** Input data **
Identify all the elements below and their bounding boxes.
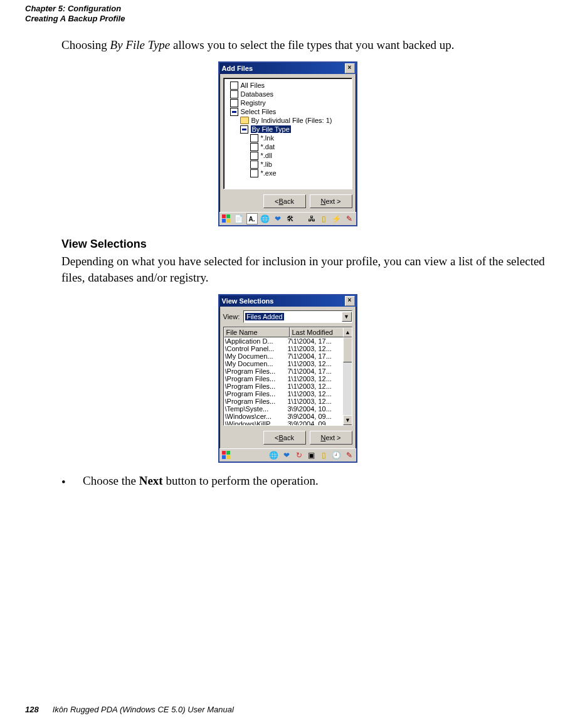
shield-a-icon[interactable]: A. <box>246 213 258 224</box>
globe-icon[interactable]: 🌐 <box>269 450 279 460</box>
pen-icon[interactable]: ✎ <box>344 450 354 460</box>
tree-item-ext[interactable]: *.exe <box>225 169 351 177</box>
tree-item-by-file-type[interactable]: By File Type <box>225 125 351 134</box>
cell-lastmod: 1\1\2003, 12... <box>288 398 352 405</box>
running-header: Chapter 5: Configuration Creating A Back… <box>25 4 550 24</box>
checkbox-icon[interactable] <box>230 82 238 90</box>
manual-title: Ikôn Rugged PDA (Windows CE 5.0) User Ma… <box>53 705 234 714</box>
checkbox-icon[interactable] <box>250 152 258 160</box>
back-button[interactable]: < Back <box>263 431 306 445</box>
next-rest: ext > <box>325 434 340 441</box>
tree-item-registry[interactable]: Registry <box>225 98 351 107</box>
pen-icon[interactable]: ✎ <box>344 214 354 224</box>
checkbox-partial-icon[interactable] <box>230 108 238 116</box>
tree-item-select-files[interactable]: Select Files <box>225 107 351 116</box>
cell-filename: \Temp\Syste... <box>225 405 288 413</box>
start-icon[interactable] <box>221 214 231 224</box>
tree-label: Select Files <box>241 108 277 115</box>
taskbar: 🌐 ❤ ↻ ▣ ▯ 🕘 ✎ <box>219 448 356 462</box>
next-button[interactable]: Next > <box>310 431 352 445</box>
files-list[interactable]: File Name Last Modified \Application D..… <box>223 327 352 426</box>
checkbox-partial-icon[interactable] <box>240 125 248 134</box>
list-item[interactable]: \Program Files...1\1\2003, 12... <box>224 382 352 390</box>
list-item[interactable]: \Temp\Syste...3\9\2004, 10... <box>224 405 352 413</box>
scroll-down-icon[interactable]: ▼ <box>343 415 352 425</box>
taskbar: 📄 A. 🌐 ❤ 🛠 🖧 ▯ ⚡ ✎ <box>219 212 356 225</box>
figure-view-selections: View Selections × View: Files Added ▼ Fi… <box>25 294 550 463</box>
sync-icon[interactable]: ↻ <box>294 450 304 460</box>
tool-icon[interactable]: 🛠 <box>285 214 295 224</box>
column-header-filename[interactable]: File Name <box>224 327 290 337</box>
tree-label: By Individual File (Files: 1) <box>251 117 332 124</box>
list-item[interactable]: \Windows\KillP...3\9\2004, 09... <box>224 420 352 426</box>
view-combobox[interactable]: Files Added ▼ <box>243 310 352 323</box>
add-files-titlebar: Add Files × <box>219 63 356 74</box>
list-item[interactable]: \My Documen...1\1\2003, 12... <box>224 360 352 367</box>
network-icon[interactable]: 🖧 <box>307 214 317 224</box>
list-item[interactable]: \Control Panel...1\1\2003, 12... <box>224 345 352 352</box>
list-item[interactable]: \Program Files...1\1\2003, 12... <box>224 375 352 382</box>
tree-item-all-files[interactable]: All Files <box>225 81 351 90</box>
checkbox-icon[interactable] <box>250 134 258 142</box>
tree-label: Databases <box>241 90 274 98</box>
checkbox-icon[interactable] <box>250 143 258 151</box>
scroll-thumb[interactable] <box>343 337 352 362</box>
list-item[interactable]: \Program Files...1\1\2003, 12... <box>224 398 352 405</box>
checkbox-icon[interactable] <box>250 169 258 177</box>
bullet-marker: • <box>61 474 83 489</box>
tree-item-ext[interactable]: *.dat <box>225 142 351 151</box>
cell-filename: \Control Panel... <box>225 345 288 352</box>
checkbox-icon[interactable] <box>230 90 238 98</box>
back-mnemonic: B <box>278 434 283 441</box>
tree-item-databases[interactable]: Databases <box>225 90 351 98</box>
close-icon[interactable]: × <box>345 63 355 73</box>
scrollbar[interactable]: ▲ ▼ <box>343 327 352 425</box>
cell-lastmod: 7\1\2004, 17... <box>288 367 352 375</box>
back-mnemonic: B <box>278 198 283 205</box>
list-item[interactable]: \Program Files...7\1\2004, 17... <box>224 367 352 375</box>
scroll-up-icon[interactable]: ▲ <box>343 327 352 337</box>
tree-label: *.lnk <box>261 134 274 142</box>
cell-filename: \Program Files... <box>225 375 288 382</box>
checkbox-icon[interactable] <box>230 99 238 107</box>
cell-filename: \Program Files... <box>225 398 288 405</box>
close-icon[interactable]: × <box>345 296 355 306</box>
bullet-post: button to perform the operation. <box>163 474 319 487</box>
tree-item-ext[interactable]: *.dll <box>225 151 351 160</box>
heart-icon[interactable]: ❤ <box>282 450 292 460</box>
back-button[interactable]: < Back <box>263 194 306 208</box>
tree-item-ext[interactable]: *.lnk <box>225 134 351 142</box>
page-footer: 128 Ikôn Rugged PDA (Windows CE 5.0) Use… <box>25 705 234 714</box>
chevron-down-icon[interactable]: ▼ <box>342 312 352 322</box>
add-files-tree[interactable]: All Files Databases Registry Select File… <box>223 78 352 189</box>
view-selections-dialog: View Selections × View: Files Added ▼ Fi… <box>218 294 357 463</box>
clock-icon[interactable]: 🕘 <box>332 450 342 460</box>
tree-item-by-individual[interactable]: By Individual File (Files: 1) <box>225 116 351 125</box>
doc-icon[interactable]: 📄 <box>234 214 244 224</box>
tree-label: *.dat <box>261 143 275 150</box>
cell-filename: \Windows\cer... <box>225 413 288 420</box>
back-rest: ack <box>283 198 294 205</box>
add-files-title: Add Files <box>222 65 253 72</box>
paragraph-view-selections: Depending on what you have selected for … <box>61 253 550 285</box>
battery-icon[interactable]: ▯ <box>319 450 329 460</box>
back-rest: ack <box>283 434 294 441</box>
screen-icon[interactable]: ▣ <box>307 450 317 460</box>
next-mnemonic: N <box>320 198 325 205</box>
battery-icon[interactable]: ▯ <box>319 214 329 224</box>
list-item[interactable]: \Application D...7\1\2004, 17... <box>224 337 352 345</box>
cell-lastmod: 1\1\2003, 12... <box>288 360 352 367</box>
next-button[interactable]: Next > <box>310 194 352 208</box>
checkbox-icon[interactable] <box>250 161 258 169</box>
cell-lastmod: 1\1\2003, 12... <box>288 345 352 352</box>
bolt-icon[interactable]: ⚡ <box>332 214 342 224</box>
tree-item-ext[interactable]: *.lib <box>225 160 351 169</box>
list-item[interactable]: \Windows\cer...3\9\2004, 09... <box>224 413 352 420</box>
start-icon[interactable] <box>221 450 231 460</box>
cell-lastmod: 1\1\2003, 12... <box>288 382 352 390</box>
cell-filename: \My Documen... <box>225 352 288 360</box>
heart-icon[interactable]: ❤ <box>273 214 283 224</box>
globe-icon[interactable]: 🌐 <box>260 214 270 224</box>
list-item[interactable]: \My Documen...7\1\2004, 17... <box>224 352 352 360</box>
list-item[interactable]: \Program Files...1\1\2003, 12... <box>224 390 352 398</box>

** About this exercise **
Please copy the records above word for word, omitting every picture.

** Result of the task **
Identify all the elements below and their bounding boxes.
shield-a-icon[interactable]: A. <box>246 213 258 224</box>
globe-icon[interactable]: 🌐 <box>269 450 279 460</box>
pen-icon[interactable]: ✎ <box>344 450 354 460</box>
tree-item-ext[interactable]: *.exe <box>225 169 351 177</box>
tree-item-by-file-type[interactable]: By File Type <box>225 125 351 134</box>
cell-lastmod: 1\1\2003, 12... <box>288 398 352 405</box>
running-header: Chapter 5: Configuration Creating A Back… <box>25 4 550 24</box>
checkbox-icon[interactable] <box>230 82 238 90</box>
manual-title: Ikôn Rugged PDA (Windows CE 5.0) User Ma… <box>53 705 234 714</box>
checkbox-icon[interactable] <box>250 152 258 160</box>
back-button[interactable]: < Back <box>263 431 306 445</box>
next-rest: ext > <box>325 434 340 441</box>
tree-item-registry[interactable]: Registry <box>225 98 351 107</box>
pen-icon[interactable]: ✎ <box>344 214 354 224</box>
checkbox-partial-icon[interactable] <box>230 108 238 116</box>
tree-item-select-files[interactable]: Select Files <box>225 107 351 116</box>
cell-filename: \Temp\Syste... <box>225 405 288 413</box>
start-icon[interactable] <box>221 214 231 224</box>
tree-label: Select Files <box>241 108 277 115</box>
taskbar: 🌐 ❤ ↻ ▣ ▯ 🕘 ✎ <box>219 448 356 462</box>
next-button[interactable]: Next > <box>310 431 352 445</box>
files-list[interactable]: File Name Last Modified \Application D..… <box>223 327 352 426</box>
checkbox-partial-icon[interactable] <box>240 125 248 134</box>
list-item[interactable]: \Program Files...1\1\2003, 12... <box>224 382 352 390</box>
list-item[interactable]: \Temp\Syste...3\9\2004, 10... <box>224 405 352 413</box>
scroll-down-icon[interactable]: ▼ <box>343 415 352 425</box>
taskbar: 📄 A. 🌐 ❤ 🛠 🖧 ▯ ⚡ ✎ <box>219 212 356 225</box>
figure-view-selections: View Selections × View: Files Added ▼ Fi… <box>25 294 550 463</box>
sync-icon[interactable]: ↻ <box>294 450 304 460</box>
tool-icon[interactable]: 🛠 <box>285 214 295 224</box>
column-header-filename[interactable]: File Name <box>224 327 290 337</box>
tree-label: By Individual File (Files: 1) <box>251 117 332 124</box>
list-item[interactable]: \Windows\KillP...3\9\2004, 09... <box>224 420 352 426</box>
view-combobox[interactable]: Files Added ▼ <box>243 310 352 323</box>
add-files-titlebar: Add Files × <box>219 63 356 74</box>
list-item[interactable]: \My Documen...1\1\2003, 12... <box>224 360 352 367</box>
network-icon[interactable]: 🖧 <box>307 214 317 224</box>
list-item[interactable]: \Control Panel...1\1\2003, 12... <box>224 345 352 352</box>
list-item[interactable]: \Program Files...1\1\2003, 12... <box>224 375 352 382</box>
tree-item-all-files[interactable]: All Files <box>225 81 351 90</box>
checkbox-icon[interactable] <box>250 134 258 142</box>
tree-label: Databases <box>241 90 274 98</box>
checkbox-icon[interactable] <box>250 143 258 151</box>
scroll-thumb[interactable] <box>343 337 352 362</box>
list-item[interactable]: \Program Files...1\1\2003, 12... <box>224 398 352 405</box>
checkbox-icon[interactable] <box>250 169 258 177</box>
bullet-marker: • <box>61 474 83 489</box>
tree-item-ext[interactable]: *.dat <box>225 142 351 151</box>
cell-filename: \Control Panel... <box>225 345 288 352</box>
checkbox-icon[interactable] <box>230 90 238 98</box>
back-mnemonic: B <box>278 434 283 441</box>
tree-item-databases[interactable]: Databases <box>225 90 351 98</box>
close-icon[interactable]: × <box>345 63 355 73</box>
scrollbar[interactable]: ▲ ▼ <box>343 327 352 425</box>
cell-lastmod: 7\1\2004, 17... <box>288 367 352 375</box>
back-mnemonic: B <box>278 198 283 205</box>
list-item[interactable]: \Program Files...7\1\2004, 17... <box>224 367 352 375</box>
scroll-up-icon[interactable]: ▲ <box>343 327 352 337</box>
tree-label: *.lnk <box>261 134 274 142</box>
cell-filename: \Program Files... <box>225 375 288 382</box>
checkbox-icon[interactable] <box>230 99 238 107</box>
cell-filename: \Program Files... <box>225 398 288 405</box>
close-icon[interactable]: × <box>345 296 355 306</box>
bullet-post: button to perform the operation. <box>163 474 319 487</box>
tree-item-ext[interactable]: *.dll <box>225 151 351 160</box>
heart-icon[interactable]: ❤ <box>282 450 292 460</box>
back-button[interactable]: < Back <box>263 194 306 208</box>
tree-item-ext[interactable]: *.lnk <box>225 134 351 142</box>
page-footer: 128 Ikôn Rugged PDA (Windows CE 5.0) Use… <box>25 705 234 714</box>
chevron-down-icon[interactable]: ▼ <box>342 312 352 322</box>
add-files-tree[interactable]: All Files Databases Registry Select File… <box>223 78 352 189</box>
view-selections-dialog: View Selections × View: Files Added ▼ Fi… <box>218 294 357 463</box>
clock-icon[interactable]: 🕘 <box>332 450 342 460</box>
tree-item-by-individual[interactable]: By Individual File (Files: 1) <box>225 116 351 125</box>
doc-icon[interactable]: 📄 <box>234 214 244 224</box>
tree-label: *.dat <box>261 143 275 150</box>
cell-filename: \Windows\cer... <box>225 413 288 420</box>
back-rest: ack <box>283 198 294 205</box>
add-files-title: Add Files <box>222 65 253 72</box>
paragraph-view-selections: Depending on what you have selected for … <box>61 253 550 285</box>
battery-icon[interactable]: ▯ <box>319 450 329 460</box>
back-rest: ack <box>283 434 294 441</box>
screen-icon[interactable]: ▣ <box>307 450 317 460</box>
next-mnemonic: N <box>320 198 325 205</box>
battery-icon[interactable]: ▯ <box>319 214 329 224</box>
list-item[interactable]: \Application D...7\1\2004, 17... <box>224 337 352 345</box>
cell-lastmod: 1\1\2003, 12... <box>288 360 352 367</box>
next-button[interactable]: Next > <box>310 194 352 208</box>
checkbox-icon[interactable] <box>250 161 258 169</box>
cell-lastmod: 1\1\2003, 12... <box>288 345 352 352</box>
bolt-icon[interactable]: ⚡ <box>332 214 342 224</box>
tree-item-ext[interactable]: *.lib <box>225 160 351 169</box>
list-item[interactable]: \Windows\cer...3\9\2004, 09... <box>224 413 352 420</box>
start-icon[interactable] <box>221 450 231 460</box>
cell-lastmod: 1\1\2003, 12... <box>288 382 352 390</box>
cell-filename: \My Documen... <box>225 352 288 360</box>
heart-icon[interactable]: ❤ <box>273 214 283 224</box>
globe-icon[interactable]: 🌐 <box>260 214 270 224</box>
list-item[interactable]: \My Documen...7\1\2004, 17... <box>224 352 352 360</box>
list-item[interactable]: \Program Files...1\1\2003, 12... <box>224 390 352 398</box>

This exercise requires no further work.